Bunu yapmaya karar verdiyseniz, bunu yapacak olan “devlet”, sokaklarda ip atmaz, Apo’yu 30.000 kişinin katili diye reklam etmez, şehit ailelerine kan vaadinde bulunmaz ve toplum vicdanını buna hazır hale getirmeye gayret eder. Böyle bir gayret sergilenmiyor ve ona prim sağlayacak şekilde iç siyaset malzemesi haline getiriliyorsa, bu demektir ki, Apo’nun Türkiye’ye getirilmesinden maksat sorun çözmek değildir.

O halde nedir?

Artık şu husus iyice anlaşılmıştır ki, Apo, 28 Şubat sürecinde kan kaybeden ve halk nezdinde ciddi itibar kaybına uğrayan sisteme sistemin sahiplerince yeni bir enerji pompalamak ve buna rağmen sistem ellerinden kayarsa, sistemi yeniden kontrollerine alacak şekilde fitne fücur çıkarma işlerinde kullanmak gayesiyle getirilmiştir. Bunun gereği ve sonucu olarak da kendisine, dünyanın can güvenliği en iyi sağlanan teröristi olarak cezaevinden örgütünü idare etme ve kamuoyuna ideolojik saçmalıklar sunma imkânı tanınmıştır.

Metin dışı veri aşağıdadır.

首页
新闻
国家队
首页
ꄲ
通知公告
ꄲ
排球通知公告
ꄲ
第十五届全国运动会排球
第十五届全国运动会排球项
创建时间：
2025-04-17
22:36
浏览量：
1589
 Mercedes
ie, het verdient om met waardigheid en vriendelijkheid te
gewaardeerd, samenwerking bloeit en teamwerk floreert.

Apo, 1999 yılından beri, can emniyeti açısından Şam’da olduğundan daha iyi şartlara sahiptir. Sadece biraz konfor sorunu vardır ve haremi eksiktir.

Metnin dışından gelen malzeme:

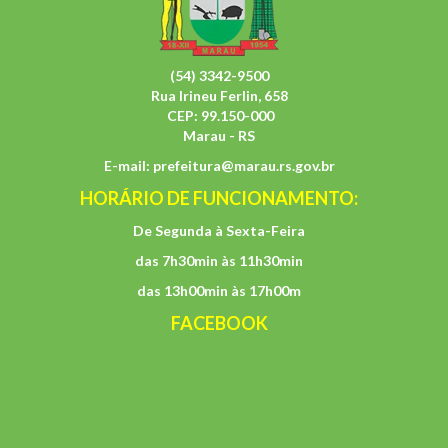
(54) 3342-9500
Rua Irineu Ferlin, 658
CEP: 99.150-000
Marau - RS
E-mail:
prefeitura@marau.rs.gov.br
HORÁRIO DE FUNCIONAMENTO:
De Segunda à Sexta-Feira
das 7h30min às 11h30min
das 13h00min às 17h00m
FACEBOOK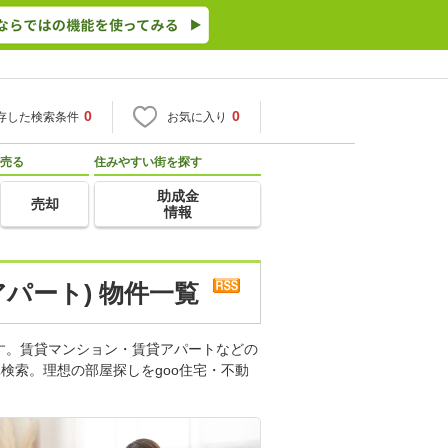
0
0
存した検索条件
お気に入り
売る
住みやすい街を探す
助成金
売却
情報
パート) 物件一覧
す。賃貸マンション・賃貸アパートなどの
検索。理想の部屋探しをgoo住宅・不動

Bütün bunlara rağmen, Apo’nun hala bu örgüte hâkim ve onu idare eden tek güç olduğunu zannedenler aldanmaktadır. Bu güne kadar örgütü Apo’yu kullanmak suretiyle idare edenler artık idareyi doğrudan kendi ellerine almışlardır. Apo’nun yüksek perdeden konuşturulması, hedef saptırmaya ve malın gerçek sahibini gizlemeye yöneliktir. Bunun, Apo dahi henüz farkında değildir.